Although this may not seem to be important, the airlines had actually stopped cleaning their aircraft, or merely did the bare minimum, prior to the crisis. It was not rare to find any crumbs or traces of the last flight after a short turnaround. However, all this has changed with the latest cleaning practices of COVID-19, a positive development for the industry.

This current focus on hygiene applies not only to aircraft, but also to passengers themselves. Airlines universally require face masks to be worn on all flights, and some carriers also provide airlines with a hygiene kit (the 2020 version of the amenity kit containing necessities, such as hand sanitizers and wipers. Face shields have also appeared with a variety of airlines, including Qatar and Air India.

Bye-bye change fees!

Airlines around the world have suspended shift charges during this crisis in order to make travel more flexible. The recent drive to remove them for good may, however, change the industry as we know it. Many times, the expense of the change fee and the difference in fares is astronomical and it is very helpful to eliminate the change fee.
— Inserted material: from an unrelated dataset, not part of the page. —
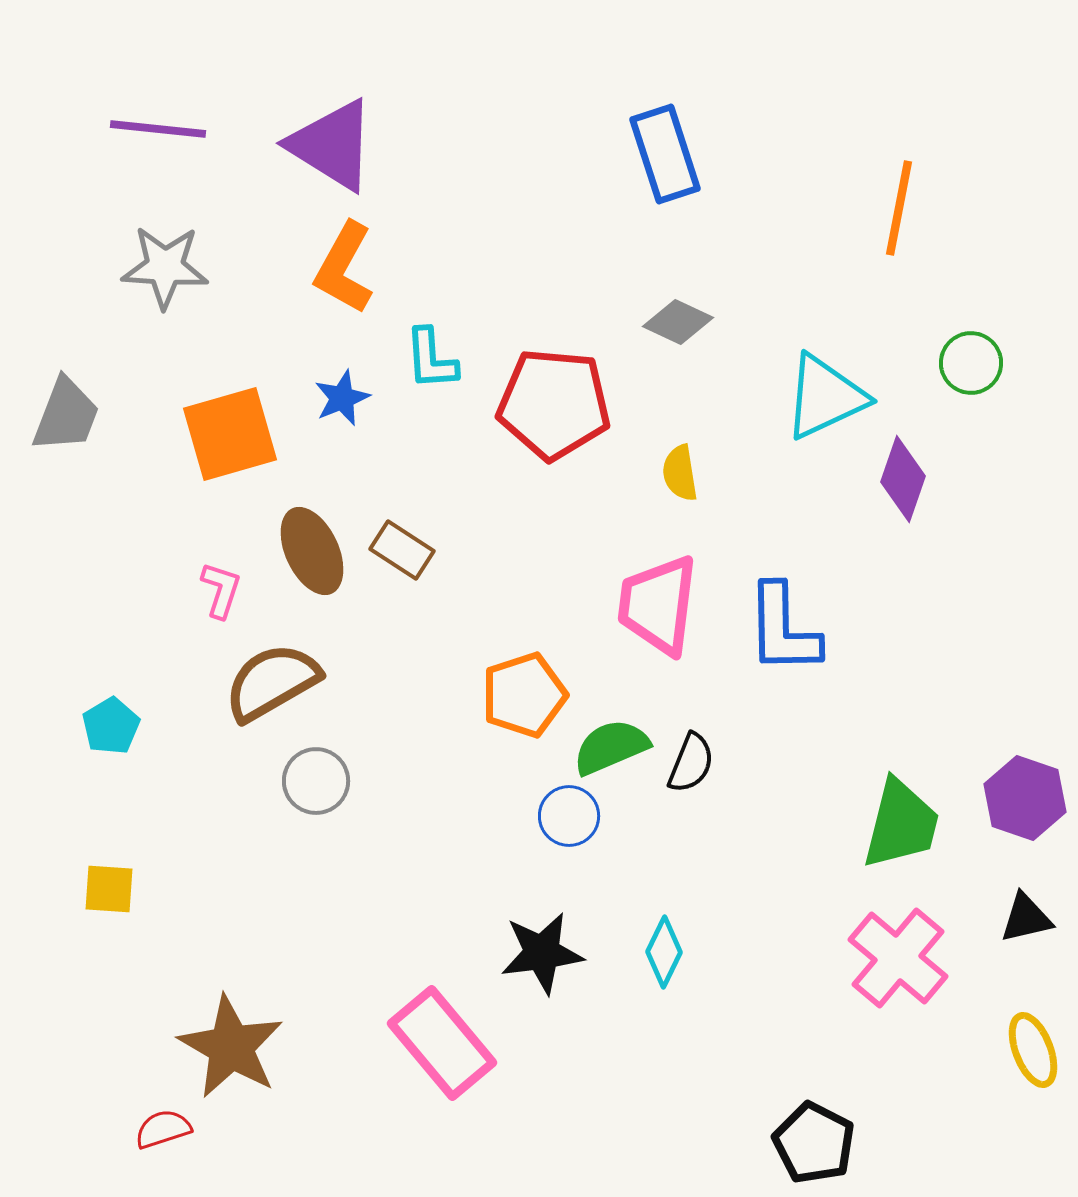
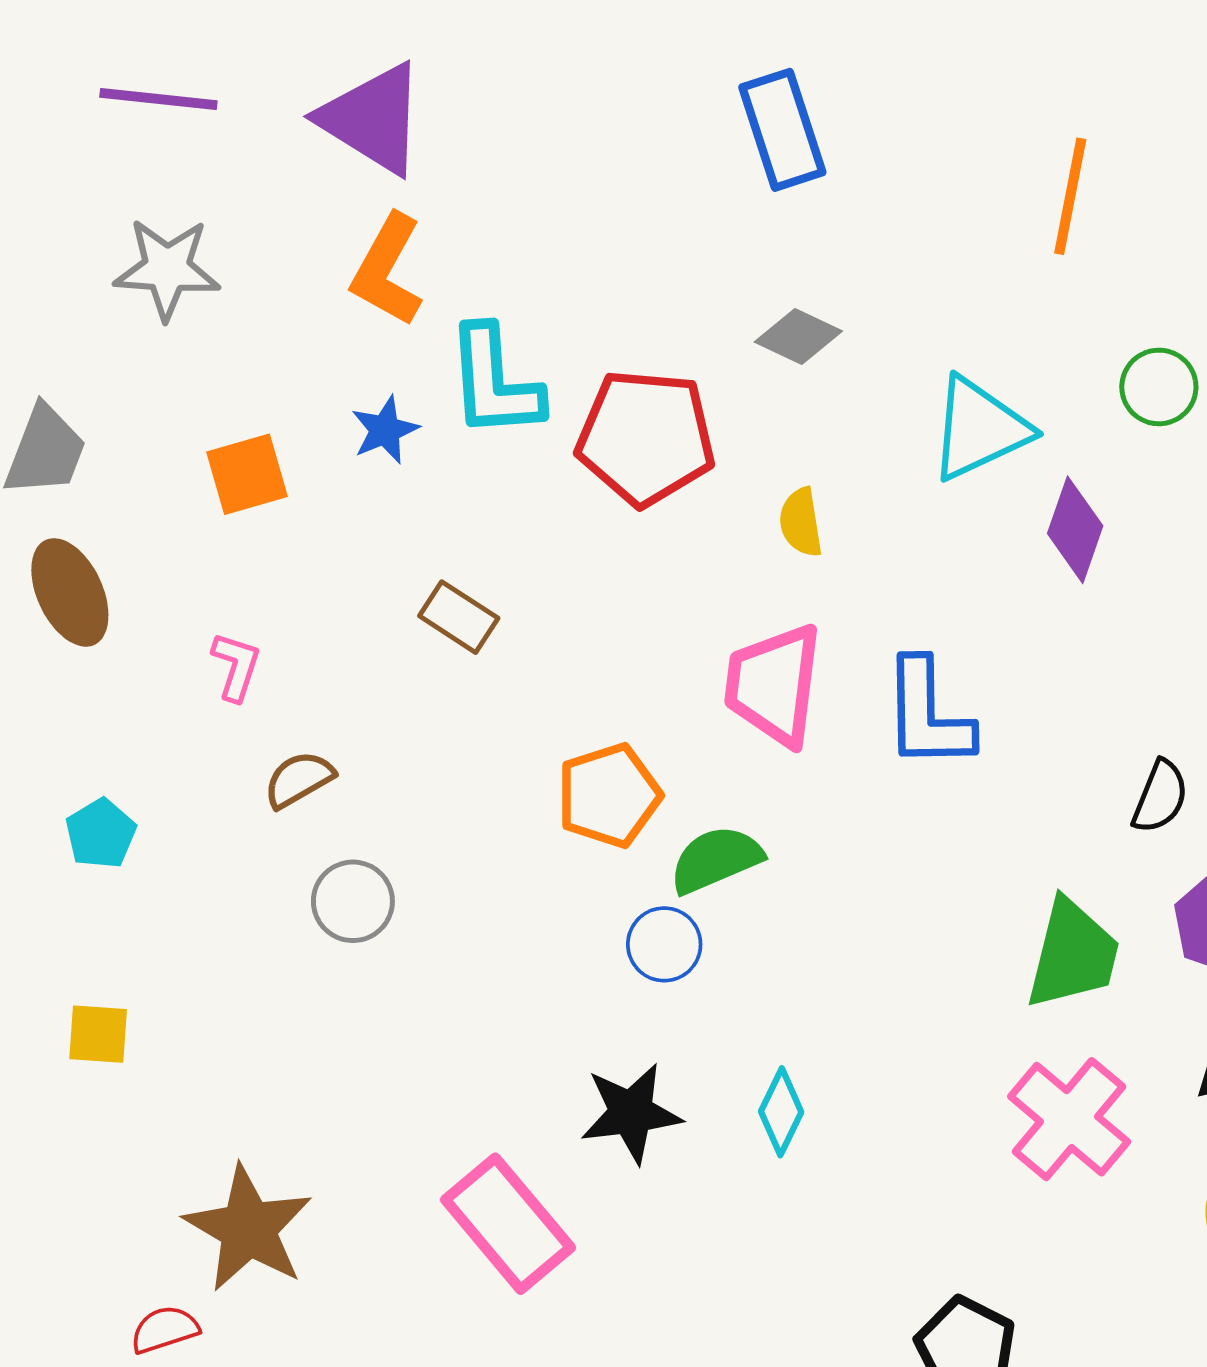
cyan L-shape: (431, 359) -> (494, 382), size x1.5
orange square: (230, 434) -> (247, 474), size x0.7
brown ellipse: (312, 551) -> (70, 592), moved
brown semicircle: (272, 682) -> (299, 779), size x0.6
black semicircle: (691, 763) -> (1160, 797), moved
Change payments carry considerable ancillary revenues for airlines and give them a clearer understanding of flight loads. However, the elimination of these fees could in the future, stimulate passenger bookings, offsetting such losses. Change fees might make a comeback in the future, but for now, they appear to be on their way out.

The middle seat

No one especially likes the middle seat, and since the pandemic, blocking it has made many feels safer. Although blocking the middle seat gives passengers more room and a sense of protection, the jury is still out on how much it mitigates the risk of the virus.

Most airlines have been wary of enforcing any such strategy that leaves 33 per cent of the seats vacant on a flight. Blocking the middle seat is financially difficult and works only if demand is poor (and these seats will not be sold anyway) or if passengers are willing to pay a premium for it.

Of all the policies put in place by COVID-19, the middle-seat ones are the most likely to leave first. A number of carriers have already begun to book aircraft with the ability to optimize revenue. Although middle seats will once again fill up, the move has sparked developments in the economy to look ahead.

Although most of the changes made to COVID-19 are temporary: social distancing, canned meals, quarantine, there will be some changes to continue here. Overall, the travel experience will be different over the next few months (or even a year) as health takes its place in the front seat. However, the abolition of change charges and comprehensive cleaning are also positive measures for the future. There are better days to look forward to and a lot of service is coming back soon after this pandemic.